Schematic representation of screening protein-protein interactions with NAPPA.
(A) On each spot, a target plasmid and an affinity capture molecule are linked to the prepared glass slide.
(B) The slide is bathed with the cell-free in vitro transcription/translation mix, containing one or more query plasmids expressing different affinity tags.
(C) The target proteins are expressed and immobilized on the spots, as are query proteins if they bind to that target.
(D) The wells are then washed to remove unbound protein.
(E) Target-query complexes are detected by fluorescence.

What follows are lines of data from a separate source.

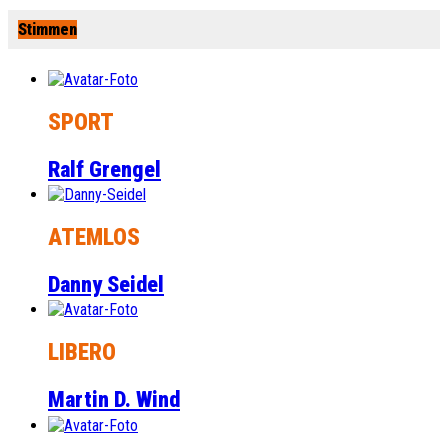
Stimmen
SPORT
Ralf Grengel
ATEMLOS
Danny Seidel
LIBERO
Martin D. Wind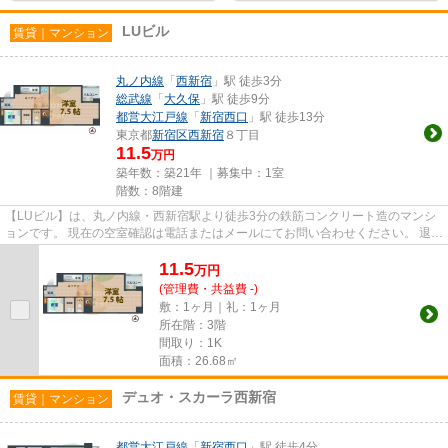
LUビル
賃貸｜マンション
丸ノ内線
「
西新宿
」駅 徒歩3分
総武線
「
大久保
」駅 徒歩9分
都営大江戸線
「
新宿西口
」駅 徒歩13分
東京都
新宿区
西新宿
８丁目
11.5
万円
築年数：築21年 ｜募集中：
1室
階数：8階建
【LUビル】は、丸ノ内線・西新宿駅より徒歩3分の鉄筋コンクリート造のマンシ
ョンです。 現在の空室確認は電話またはメールにてお問い合わせください。 退去
前情報を含めきちんと確認...
11.5
万
円
(管理費・共益費 -)
敷：1ヶ月｜礼：1ヶ月
所在階：3階
間取り：1K
面積：26.68㎡
デュオ・スカーラ西新宿
賃貸｜マンション
都営大江戸線
「
新宿西口
」駅 徒歩4分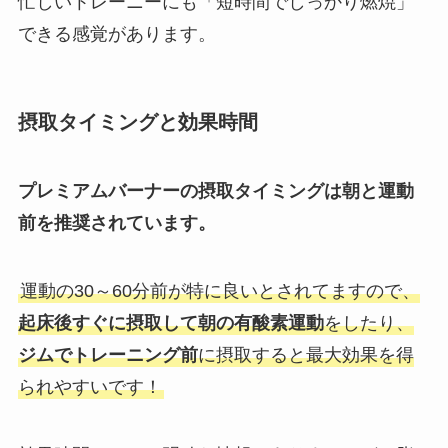
忙しいトレーニーにも「短時間でしっかり燃焼」
できる感覚があります。
摂取タイミングと効果時間
プレミアムバーナーの摂取タイミングは朝と運動
前を推奨されています。
運動の30～60分前が特に良いとされてますので、
起床後すぐに摂取して朝の有酸素運動
をしたり、
ジムでトレーニング前
に摂取すると最大効果を得
られやすいです！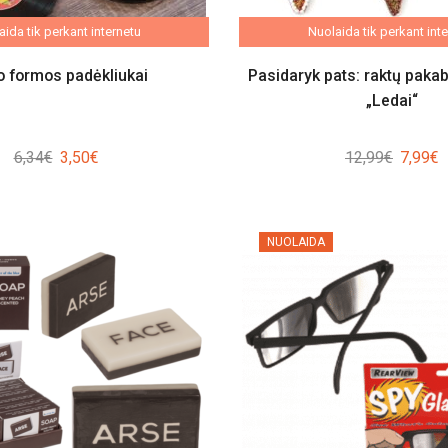
ida tik perkant internetu
Nuolaida tik perkant int
o formos padėkliukai
Pasidaryk pats: raktų pakab
„Ledai“
Original
Current
Origina
C
6,34
€
3,50
€
12,99
€
7,99
€
price
price
price
p
was:
is:
was:
i
6,34€.
3,50€.
12,99€.
7
NUOLAIDA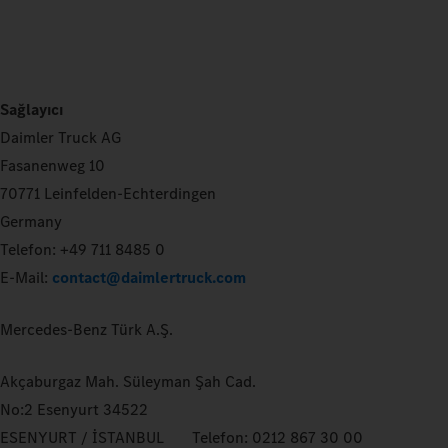
Sağlayıcı
Daimler Truck AG
Fasanenweg 10
70771 Leinfelden-Echterdingen
Germany
Telefon: +49 711 8485 0
E-Mail:
contact@daimlertruck.com
Mercedes-Benz Türk A.Ş.
Akçaburgaz Mah. Süleyman Şah Cad.
No:2 Esenyurt 34522
ESENYURT / İSTANBUL Telefon: 0212 867 30 00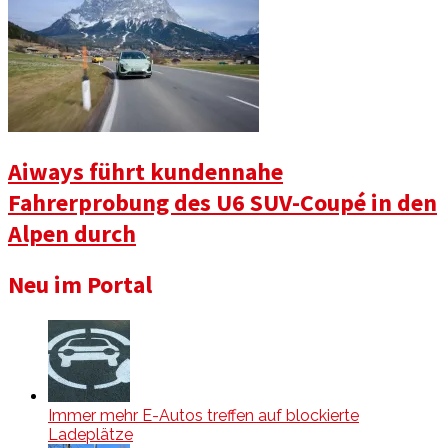
Aiways führt kundennahe
Fahrerprobung des U6 SUV-Coupé in den
Alpen durch
Neu im Portal
Immer mehr E-Autos treffen auf blockierte
Ladeplätze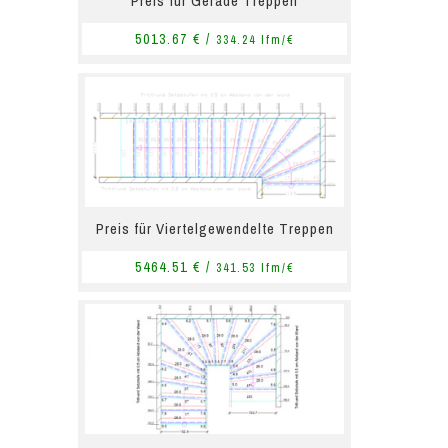
Preis für Gerade Treppen
5013.67 € /
334.24 lfm/€
Preis für Viertelgewendelte Treppen
5464.51 € /
341.53 lfm/€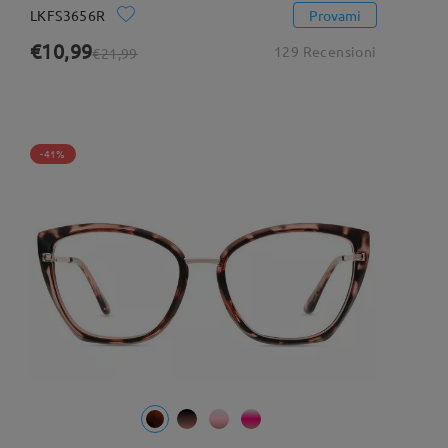
LKFS3656R
Provami
€10,99
129 Recensioni
€21,99
-41%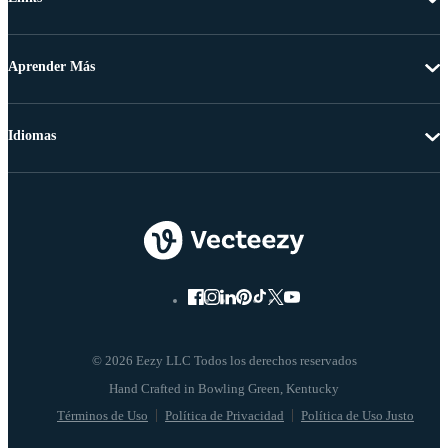
Aprender Más
Idiomas
© 2026 Eezy LLC Todos los derechos reservados
Términos de Uso
Política de Privacidad
Política de Uso Justo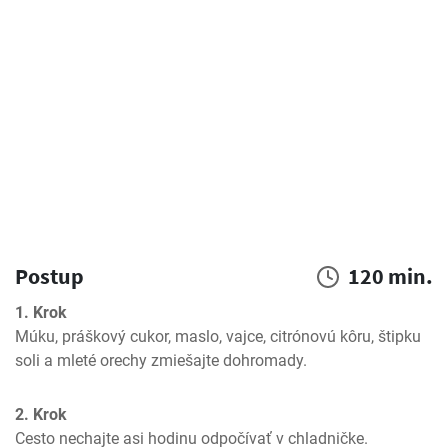
Postup
120 min.
1. Krok
Múku, práškový cukor, maslo, vajce, citrónovú kôru, štipku 
soli a mleté orechy zmiešajte dohromady.
2. Krok
Cesto nechajte asi hodinu odpočívať v chladničke.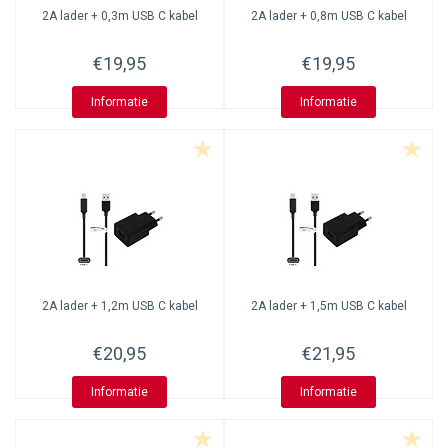
2A lader + 0,3m USB C kabel
2A lader + 0,8m USB C kabel
€19,95
€19,95
Informatie
Informatie
2A lader + 1,2m USB C kabel
2A lader + 1,5m USB C kabel
€20,95
€21,95
Informatie
Informatie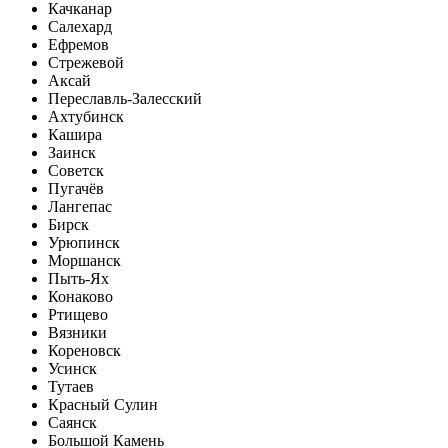
Качканар
Салехард
Ефремов
Стрежевой
Аксай
Переславль-Залесский
Ахтубинск
Кашира
Заинск
Советск
Пугачёв
Лангепас
Бирск
Урюпинск
Моршанск
Пыть-Ях
Конаково
Ртищево
Вязники
Кореновск
Усинск
Тутаев
Красный Сулин
Саянск
Большой Камень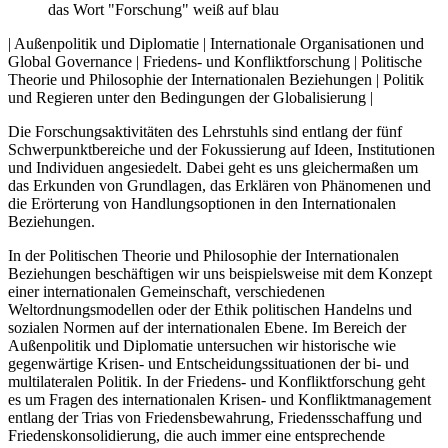
| Außenpolitik und Diplomatie | Internationale Organisationen und
Global Governance | Friedens- und Konfliktforschung | Politische
Theorie und Philosophie der Internationalen Beziehungen | Politik
und Regieren unter den Bedingungen der Globalisierung |
Die Forschungsaktivitäten des Lehrstuhls sind entlang der fünf
Schwerpunktbereiche und der Fokussierung auf Ideen, Institutionen
und Individuen angesiedelt. Dabei geht es uns gleichermaßen um
das Erkunden von Grundlagen, das Erklären von Phänomenen und
die Erörterung von Handlungsoptionen in den Internationalen
Beziehungen.
In der Politischen Theorie und Philosophie der Internationalen
Beziehungen beschäftigen wir uns beispielsweise mit dem Konzept
einer internationalen Gemeinschaft, verschiedenen
Weltordnungsmodellen oder der Ethik politischen Handelns und
sozialen Normen auf der internationalen Ebene. Im Bereich der
Außenpolitik und Diplomatie untersuchen wir historische wie
gegenwärtige Krisen- und Entscheidungssituationen der bi- und
multilateralen Politik. In der Friedens- und Konfliktforschung geht
es um Fragen des internationalen Krisen- und Konfliktmanagement
entlang der Trias von Friedensbewahrung, Friedensschaffung und
Friedenskonsolidierung, die auch immer eine entsprechende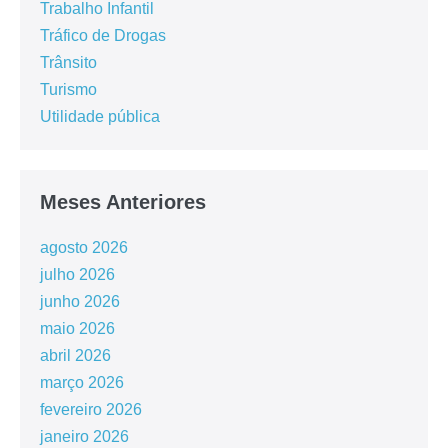
Trabalho Infantil
Tráfico de Drogas
Trânsito
Turismo
Utilidade pública
Meses Anteriores
agosto 2026
julho 2026
junho 2026
maio 2026
abril 2026
março 2026
fevereiro 2026
janeiro 2026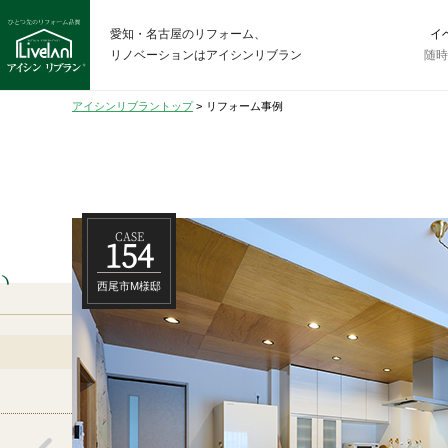
愛知・名古屋のリフォーム、
イ
リノベーションはアイシンリブラン
随
アイシンリブラントップ
>
リフォーム事例
CASE
154
い
西尾市M様邸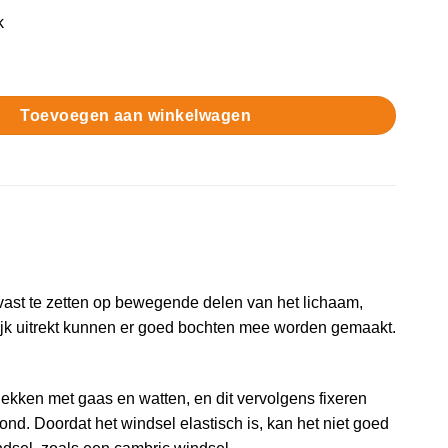
k
aantal
Toevoegen aan winkelwagen
vast te zetten op bewegende delen van het lichaam,
ijk uitrekt kunnen er goed bochten mee worden gemaakt.
ekken met gaas en watten, en dit vervolgens fixeren
ond. Doordat het windsel elastisch is, kan het niet goed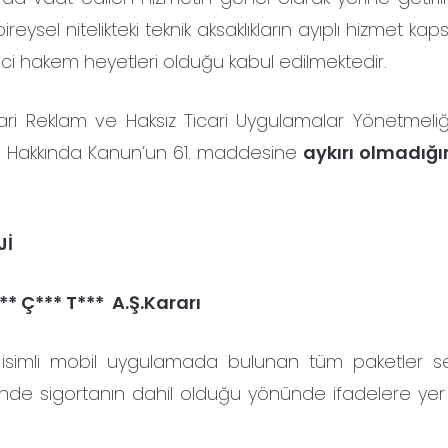
reysel nitelikteki teknik aksaklıkların ayıplı hizmet k
etici hakem heyetleri olduğu kabul edilmektedir.
ari Reklam ve Haksız Ticari Uygulamalar Yönetmeliği’n
ası Hakkında Kanun’un 61. maddesine
aykırı olmadığ
Jİ
* Ç*** T*** A.Ş.Kararı
* isimli mobil uygulamada bulunan tüm paketler 
inde sigortanın dahil olduğu yönünde ifadelere yer v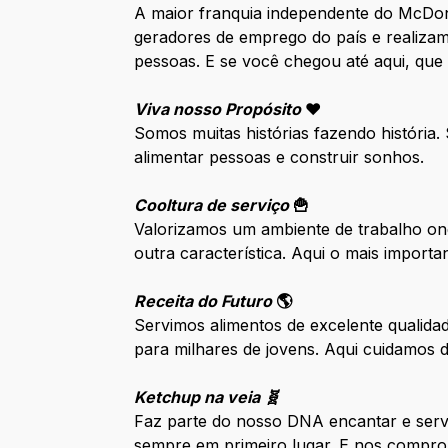
A maior franquia independente do McDo
geradores de emprego do país e realizam
pessoas. E se você chegou até aqui, que
Viva nosso Propósito
❤️
Somos muitas histórias fazendo história
alimentar pessoas e construir sonhos.
Cooltura de serviço
🍟
Valorizamos um ambiente de trabalho ond
outra característica. Aqui o mais impor
Receita do Futuro
🌎
Servimos alimentos de excelente qualida
para milhares de jovens. Aqui cuidamos
Ketchup na veia 🧬
Faz parte do nosso DNA encantar e serv
sempre em primeiro lugar. E nos compro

Existing protein arrays involve the tedious and lengthy process of expressing proteins in living cells followed by purifying, stabilizing, and spotting the samples. This process is a bottleneck in the preparation of the arrays. Moreover, functionally active proteins require careful manipulation, and the less that is needed the better. Our approach to developing a protein array, a Nucleic Acid-Programmable Protein Array (NAPPA), replaces the complex process of spotting purified proteins with the straightforward and much simpler process of spotting plasmid DNA.
NAPPA Microarray. Genes (35) involved in eukaryotic DNA replication are expressed and immobilized in situ as GST fusion proteins on a microarray format. Expression of target proteins was detected by fluorescence. The samples were arrayed using a GMS 417 pin arrayer with 900µm spacing.